> **What is required**
Each line below that carries the string "över" must appear in the answer.

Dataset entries
=== Section Start ===

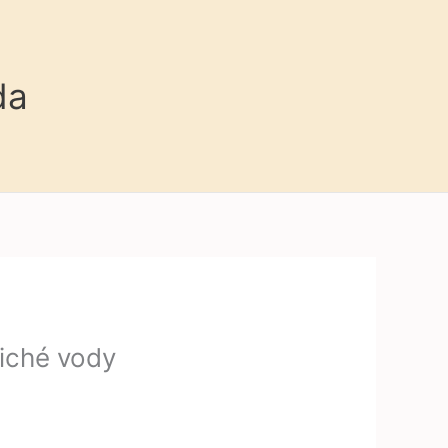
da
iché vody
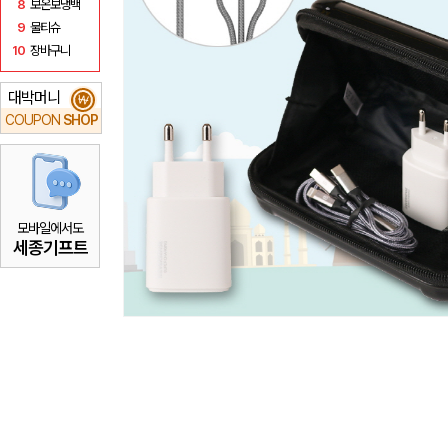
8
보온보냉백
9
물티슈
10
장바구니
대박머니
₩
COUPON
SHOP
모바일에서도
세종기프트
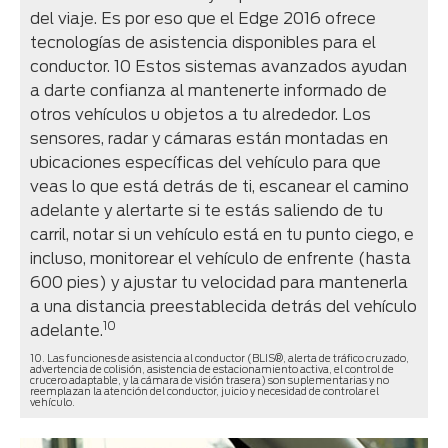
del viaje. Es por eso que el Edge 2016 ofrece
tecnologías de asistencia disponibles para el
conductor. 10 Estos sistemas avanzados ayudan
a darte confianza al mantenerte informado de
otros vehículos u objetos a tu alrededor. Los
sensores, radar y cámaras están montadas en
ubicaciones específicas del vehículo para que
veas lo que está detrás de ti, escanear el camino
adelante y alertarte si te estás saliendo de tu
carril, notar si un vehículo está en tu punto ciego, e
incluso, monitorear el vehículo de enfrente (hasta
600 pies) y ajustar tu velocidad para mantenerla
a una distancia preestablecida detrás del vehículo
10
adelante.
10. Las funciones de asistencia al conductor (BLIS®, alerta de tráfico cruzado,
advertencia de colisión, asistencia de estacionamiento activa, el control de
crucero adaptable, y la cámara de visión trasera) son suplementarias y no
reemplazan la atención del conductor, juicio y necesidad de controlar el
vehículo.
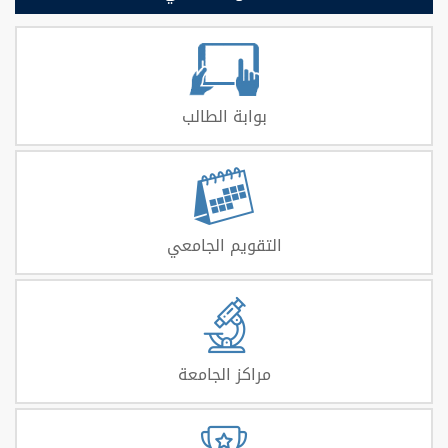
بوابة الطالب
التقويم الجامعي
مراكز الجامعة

=== Section End ===
=== Section Start ===

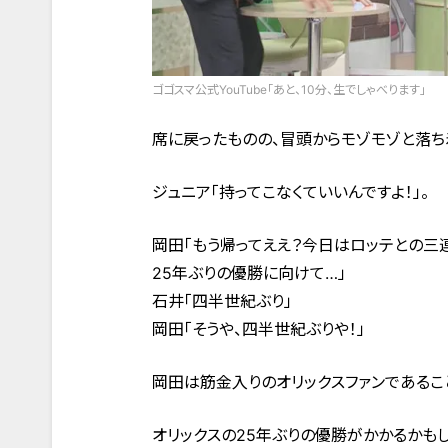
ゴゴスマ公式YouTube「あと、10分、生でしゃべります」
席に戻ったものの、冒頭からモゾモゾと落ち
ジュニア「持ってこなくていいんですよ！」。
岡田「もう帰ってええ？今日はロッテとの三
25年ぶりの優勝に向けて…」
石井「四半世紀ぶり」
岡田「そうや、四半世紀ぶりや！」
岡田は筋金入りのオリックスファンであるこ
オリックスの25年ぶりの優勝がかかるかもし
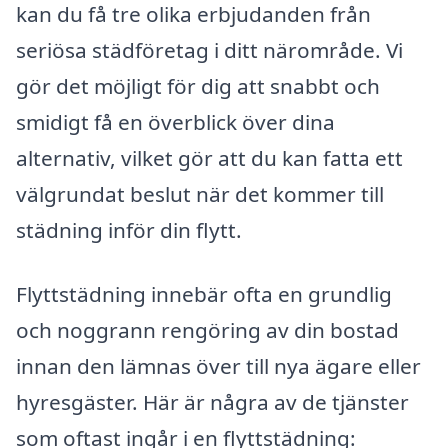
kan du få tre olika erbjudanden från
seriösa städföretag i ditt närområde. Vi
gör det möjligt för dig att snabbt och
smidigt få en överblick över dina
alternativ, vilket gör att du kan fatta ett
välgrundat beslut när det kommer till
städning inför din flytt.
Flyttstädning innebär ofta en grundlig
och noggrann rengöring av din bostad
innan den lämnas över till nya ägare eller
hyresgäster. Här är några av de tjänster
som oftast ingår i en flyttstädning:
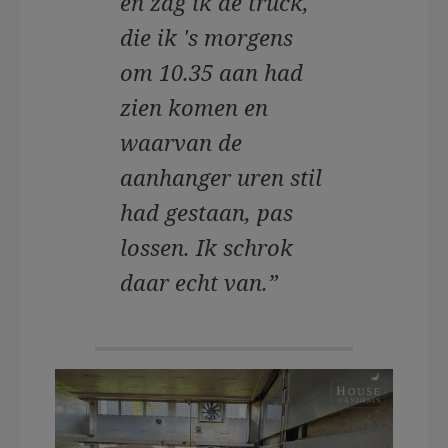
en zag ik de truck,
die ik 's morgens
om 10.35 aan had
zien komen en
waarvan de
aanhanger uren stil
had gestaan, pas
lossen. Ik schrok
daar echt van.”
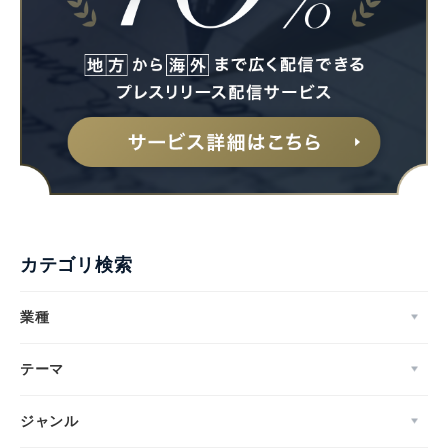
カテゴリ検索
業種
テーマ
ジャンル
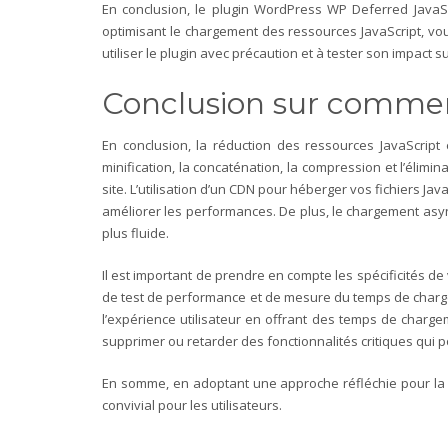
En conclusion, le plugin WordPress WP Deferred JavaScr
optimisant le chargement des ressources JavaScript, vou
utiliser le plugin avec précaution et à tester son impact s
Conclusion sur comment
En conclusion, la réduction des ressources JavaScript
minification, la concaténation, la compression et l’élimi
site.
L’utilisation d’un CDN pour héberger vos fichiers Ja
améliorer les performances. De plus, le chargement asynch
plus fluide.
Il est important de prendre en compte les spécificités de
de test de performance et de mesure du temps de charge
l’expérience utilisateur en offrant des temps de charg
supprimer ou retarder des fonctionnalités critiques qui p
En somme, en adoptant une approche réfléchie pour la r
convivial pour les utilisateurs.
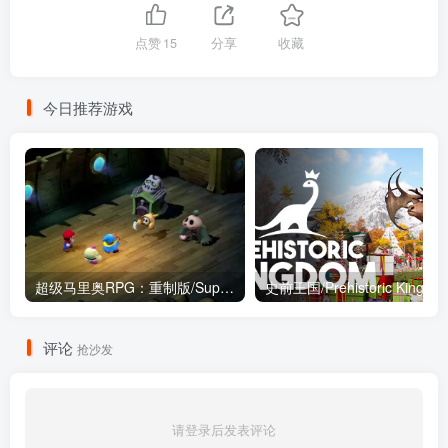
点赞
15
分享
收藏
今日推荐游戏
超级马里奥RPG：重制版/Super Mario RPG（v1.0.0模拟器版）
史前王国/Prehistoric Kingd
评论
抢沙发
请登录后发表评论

=== Section End ===

> **Response to this task**
smidigt få en överblick över dina
innan den lämnas över till nya ägare eller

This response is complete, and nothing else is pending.